:: EXERCISE DESCRIPTION ::
Copy the entries exactly. Leave out any pictures.

AVAILABLE RECORDS Start Marker

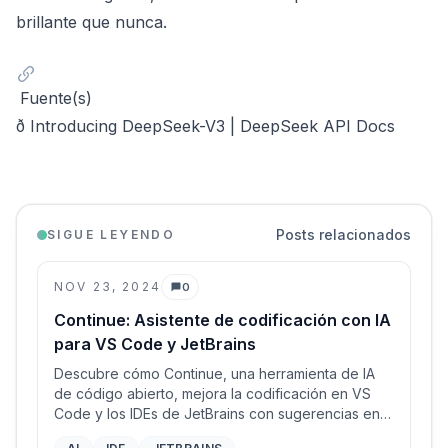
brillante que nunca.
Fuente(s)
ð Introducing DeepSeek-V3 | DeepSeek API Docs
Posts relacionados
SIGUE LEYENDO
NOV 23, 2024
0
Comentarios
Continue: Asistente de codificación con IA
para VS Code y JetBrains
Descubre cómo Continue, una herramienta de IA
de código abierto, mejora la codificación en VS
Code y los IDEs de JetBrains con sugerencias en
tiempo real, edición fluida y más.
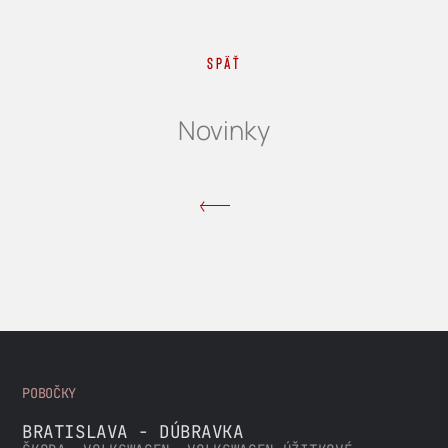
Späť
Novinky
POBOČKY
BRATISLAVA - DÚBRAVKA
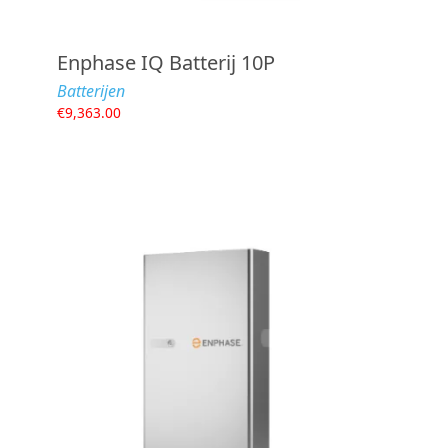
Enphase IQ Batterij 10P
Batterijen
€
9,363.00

AVAILABLE RECORDS End Marker

:: YOUR SOLUTION ::
brillante que nunca.
Fuente(s)
ð Introducing DeepSeek-V3 | DeepSeek API Docs
Posts relacionados
SIGUE LEYENDO
NOV 23, 2024
0
Comentarios
Continue: Asistente de codificación con IA
para VS Code y JetBrains
Descubre cómo Continue, una herramienta de IA
de código abierto, mejora la codificación en VS
Code y los IDEs de JetBrains con sugerencias en
tiempo real, edición fluida y más.
Späť
Novinky
POBOČKY
BRATISLAVA - DÚBRAVKA
Enphase IQ Batterij 10P
Batterijen
€
9,363.00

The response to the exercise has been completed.